To improve the performance of nucleic acid amplification assay (RT-PCR)and obtain high quality screening results of SARS-CoV-2 detection through retrospective study of the data generated from confirmatory test.

RT-PCR kit A from our laboratory and the kit B provided by Bozhou Center for Disease Control and Prevention (CDC) were both utilized to analyze fifty throat swabs specimen in a double blind experimental manner. In the follow-up routine detection with reagent A, 1 354 of the 37 250 samples were found to have abnormal test results, among which 1 286 were failed test amplification samples, and 68 were abnormal test results of suspicious samples with end jump but no complete amplification. 1 354 samples were reexamined with reagent A, and the results of the two tests were statistically analyzed.
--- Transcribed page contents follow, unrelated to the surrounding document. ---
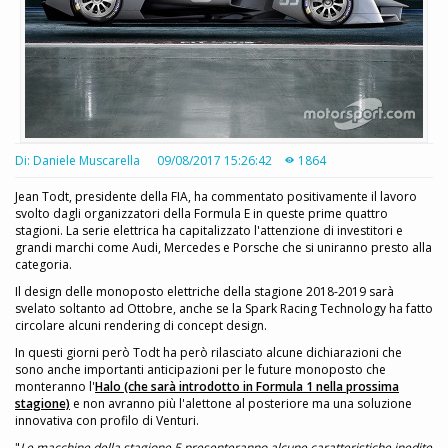
Di: Daniele Muscarella
09/08/2017 15:26:42
1864
Jean Todt, presidente della FIA, ha commentato positivamente il lavoro
svolto dagli organizzatori della Formula E in queste prime quattro
stagioni. La serie elettrica ha capitalizzato l'attenzione di investitori e
grandi marchi come Audi, Mercedes e Porsche che si uniranno presto alla
categoria.
Il design delle monoposto elettriche della stagione 2018-2019 sarà
svelato soltanto ad Ottobre, anche se la Spark Racing Technology ha fatto
circolare alcuni rendering di concept design.
In questi giorni però Todt ha però rilasciato alcune dichiarazioni che
sono anche importanti anticipazioni per le future monoposto che
monteranno l'
Halo (che sarà introdotto in Formula 1 nella prossima
stagione)
e non avranno più l'alettone al posteriore ma una soluzione
innovativa con profilo di Venturi.
"
Le macchine della stagione 5 presenteranno alcune caratteristiche inedite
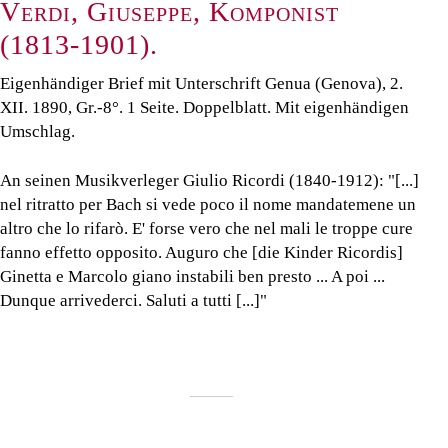
Verdi, Giuseppe, Komponist
(1813-1901).
Eigenhändiger Brief mit Unterschrift Genua (Genova), 2.
XII. 1890, Gr.-8°. 1 Seite. Doppelblatt. Mit eigenhändigen
Umschlag.
An seinen Musikverleger Giulio Ricordi (1840-1912): "[...]
nel ritratto per Bach si vede poco il nome mandatemene un
altro che lo rifarò. E' forse vero che nel mali le troppe cure
fanno effetto opposito. Auguro che [die Kinder Ricordis]
Ginetta e Marcolo giano instabili ben presto ... A poi ...
Dunque arrivederci. Saluti a tutti [...]"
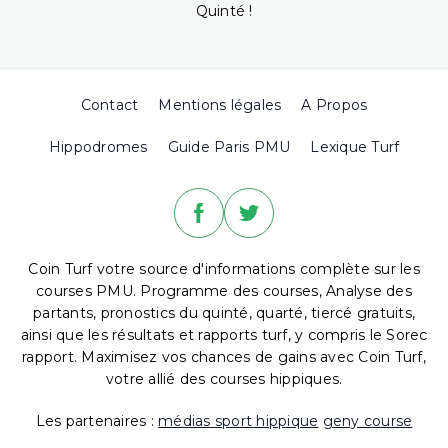
Quinté !
Contact
Mentions légales
A Propos
Hippodromes
Guide Paris PMU
Lexique Turf
Coin Turf votre source d'informations complète sur les
courses PMU. Programme des courses, Analyse des
partants, pronostics du quinté, quarté, tiercé gratuits,
ainsi que les résultats et rapports turf, y compris le Sorec
rapport. Maximisez vos chances de gains avec Coin Turf,
votre allié des courses hippiques.
Les partenaires :
médias sport hippique
geny course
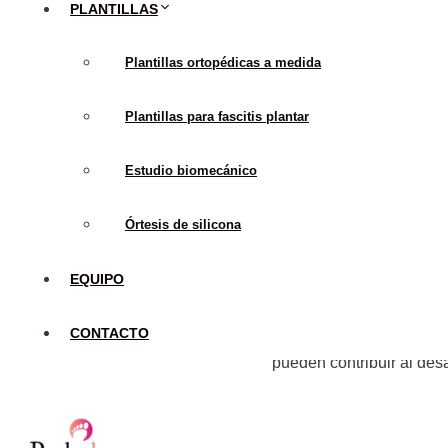
¿Qué es la F
PLANTILLAS
Plantillas ortopédicas a medida
La
fascitis plantar
es una
fascia plantar. Esta afec
Plantillas para fascitis plantar
primeros pasos por la ma
asocia con el deporte y 
Estudio biomecánico
variedad de factores, co
Órtesis de silicona
Investigacio
EQUIPO
En los últimos años, los 
CONTACTO
plantar y sus mecanismos
pueden contribuir al desa
Biomecánica del 
distribución del pe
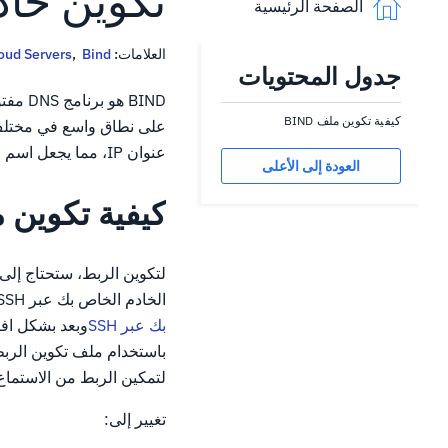
تكوين خادم D
الصفحة الرئيسية
العلامات:
Bind
,
oud Servers
جدول المحتويات
BIND 
كيفية تكوين ملف BIND
عنوان IP، مما يجعل اسم النطاق قابل للحل. سابقا ناقشنا كيفية تثبيت الربط على كل من Centos 6 و Centos 7.
العودة إلى الأعلى
كيفية تكوين ملف
الخادم الخاص بك عبر SSH، يرجى مراجعة دليلنا، والذي يغطي الاتصال بخادمك عبر SSH:
بك عبر SSH
لتمكين الربط من الاستماع عبر جميع 
تغيير إلى:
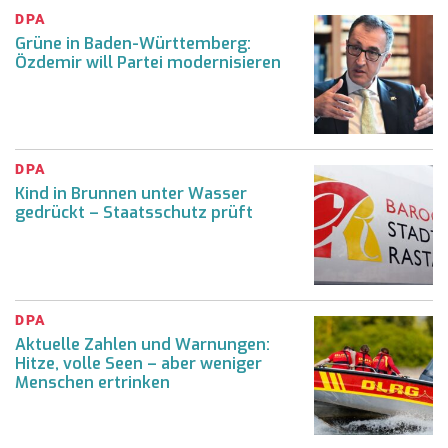
DPA
Grüne in Baden-Württemberg:
Özdemir will Partei modernisieren
DPA
Kind in Brunnen unter Wasser
gedrückt – Staatsschutz prüft
DPA
Aktuelle Zahlen und Warnungen:
Hitze, volle Seen – aber weniger
Menschen ertrinken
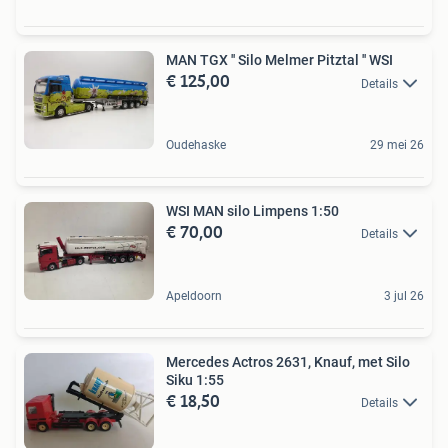
MAN TGX '' Silo Melmer Pitztal '' WSI
€ 125,00
Details
Oudehaske
29 mei 26
WSI MAN silo Limpens 1:50
€ 70,00
Details
Apeldoorn
3 jul 26
Mercedes Actros 2631, Knauf, met Silo
Siku 1:55
€ 18,50
Details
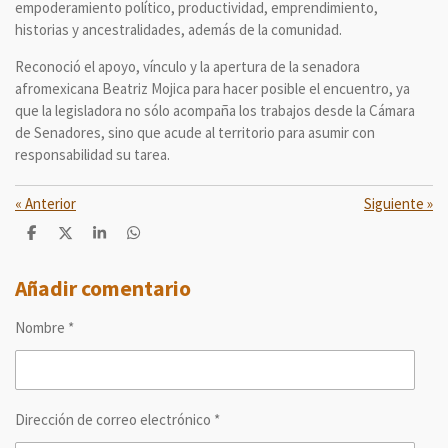
empoderamiento político, productividad, emprendimiento,
historias y ancestralidades, además de la comunidad.
Reconoció el apoyo, vínculo y la apertura de la senadora
afromexicana Beatriz Mojica para hacer posible el encuentro, ya
que la legisladora no sólo acompaña los trabajos desde la Cámara
de Senadores, sino que acude al territorio para asumir con
responsabilidad su tarea.
«
Anterior
Siguiente
»
C
C
C
C
o
o
o
o
m
m
m
m
p
p
p
p
Añadir comentario
a
a
a
a
r
r
r
r
Nombre *
t
t
t
t
i
i
i
i
r
r
r
r
Dirección de correo electrónico *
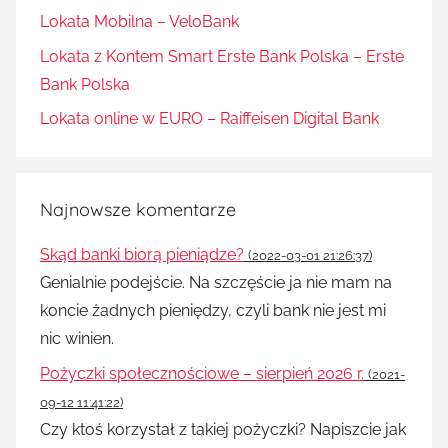
Lokata Mobilna – VeloBank
Lokata z Kontem Smart Erste Bank Polska – Erste
Bank Polska
Lokata online w EURO – Raiffeisen Digital Bank
Najnowsze komentarze
Skąd banki biorą pieniądze?
(2022-03-01 21:26:37)
Genialnie podejście. Na szczęście ja nie mam na
koncie żadnych pieniędzy, czyli bank nie jest mi
nic winien.
Pożyczki społecznościowe – sierpień 2026 r.
(2021-
09-12 11:41:22)
Czy ktoś korzystał z takiej pożyczki? Napiszcie jak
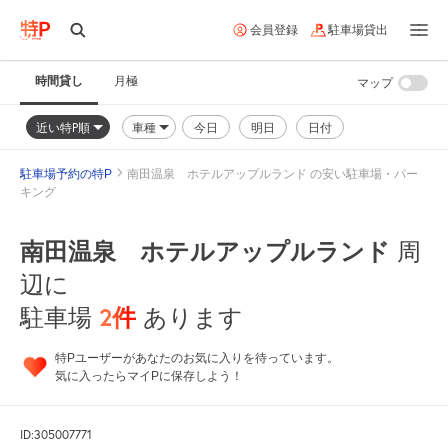
会員登録
駐車場貸出
時間貸し
月極
マップ
近い特P順
車種
今日
明日
日付
駐車場予約の特P
南田温泉 ホテルアップルランド の安い駐車場・パー
キング
南田温泉 ホテルアップルランド
周
辺に
2
件
駐車場
あります
特Pユーザーがあなたのお気に入りを待っています。
気に入ったらマイPに保存しよう！
ID:305007771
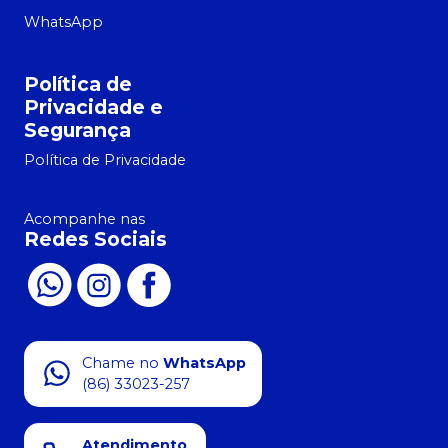
WhatsApp
Política de
Privacidade e
Segurança
Política de Privacidade
Acompanhe nas
Redes Sociais
Chame no
WhatsApp
(86) 33023-257
Atendimento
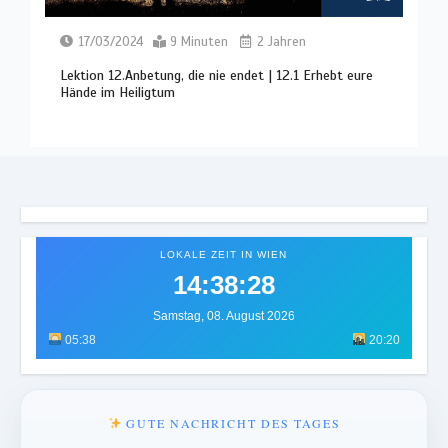
17/03/2024
9 Minuten
2 Jahren
Lektion 12.Anbetung, die nie endet | 12.1 Erhebt eure
Hände im Heiligtum
LOKALE ZEIT IN WIEN
14:38:32
Samstag, 08. August 2026
05:38
20:20
GUTE NACHRICHT DES TAGES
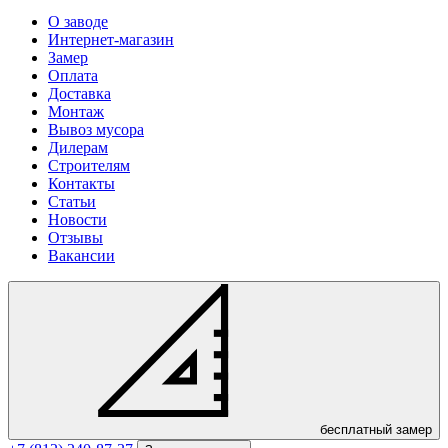
О заводе
Интернет-магазин
Замер
Оплата
Доставка
Монтаж
Вывоз мусора
Дилерам
Строителям
Контакты
Статьи
Новости
Отзывы
Вакансии
бесплатный замер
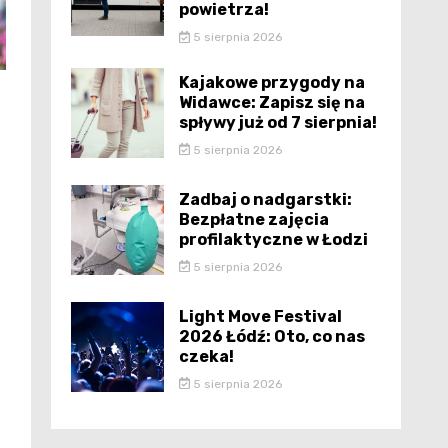
powietrza!
5 sierpnia 2026
Kajakowe przygody na
Widawce: Zapisz się na
spływy już od 7 sierpnia!
5 sierpnia 2026
Zadbaj o nadgarstki:
Bezpłatne zajęcia
profilaktyczne w Łodzi
5 sierpnia 2026
Light Move Festival
2026 Łódź: Oto, co nas
czeka!
5 sierpnia 2026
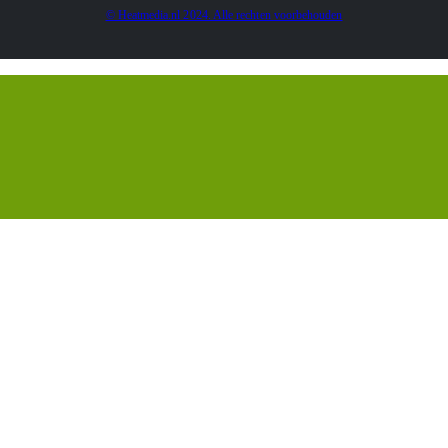
© Heatmedia.nl 2024. Alle rechten voorbehouden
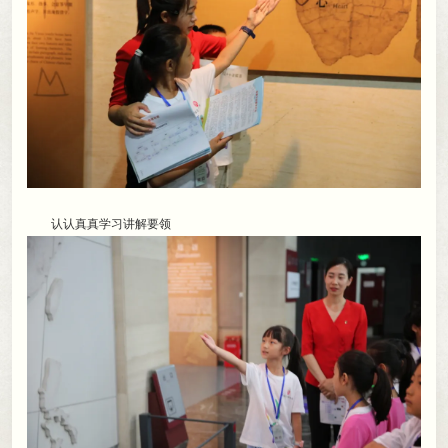
认认真真学习讲解要领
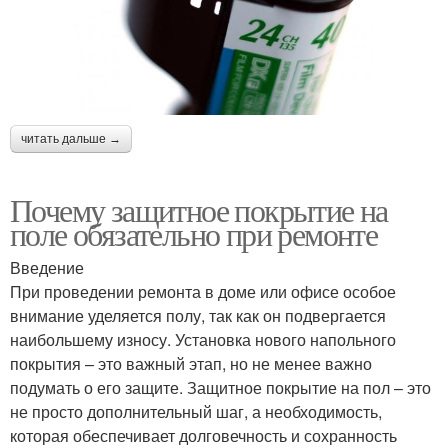
читать дальше →
Почему защитное покрытие на
поле обязательно при ремонте
Введение
При проведении ремонта в доме или офисе особое
внимание уделяется полу, так как он подвергается
наибольшему износу. Установка нового напольного
покрытия – это важный этап, но не менее важно
подумать о его защите. Защитное покрытие на пол – это
не просто дополнительный шаг, а необходимость,
которая обеспечивает долговечность и сохранность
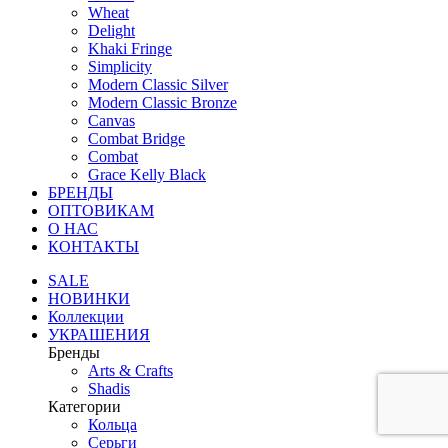
Wheat
Delight
Khaki Fringe
Simplicity
Modern Classic Silver
Modern Classic Bronze
Canvas
Combat Bridge
Combat
Grace Kelly Black
БРЕНДЫ
ОПТОВИКАМ
О НАС
КОНТАКТЫ
SALE
НОВИНКИ
Коллекции
УКРАШЕНИЯ
Бренды
Аrts & Сrafts
Shadis
Категории
Кольца
Серьги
The coincidence rate of 50 samples with known results was 96.0% (48/50), indicating the reliability of reagent A. The results of 1 286 throat swabs specimen with failed amplification retested with the same A kits showed that there are 1 114 specimen of negative results, 15 specimens of abnormal ORF 1ab gene signal, 10 specimen of abnormal N gene signal, and 147 specimens were remained failure of detection with no data. The re-tested result from 57 specimens with abnormal single gene signal at the first test by using kit A showed high consistence with 94.70% coincidence rate and with 10.53% (6/57) positive rate. The re-tested results from analyzing 11 specimens with double abnormal genes signal at the first test by kit A also showed complete consistence results (100% coincidence rate) with 81.82% positive rate (9/11).

The Kit A meets laboratory requirements for rapid early screening of viruses. Meanwhile,the specimen with any abnormal detective signal during the RT-PCR reaction should be retested to ensure reliable results. At the same time, the precise operating in laboratory with a high quality of specimen are the most important criteria for obtaining the high quality data.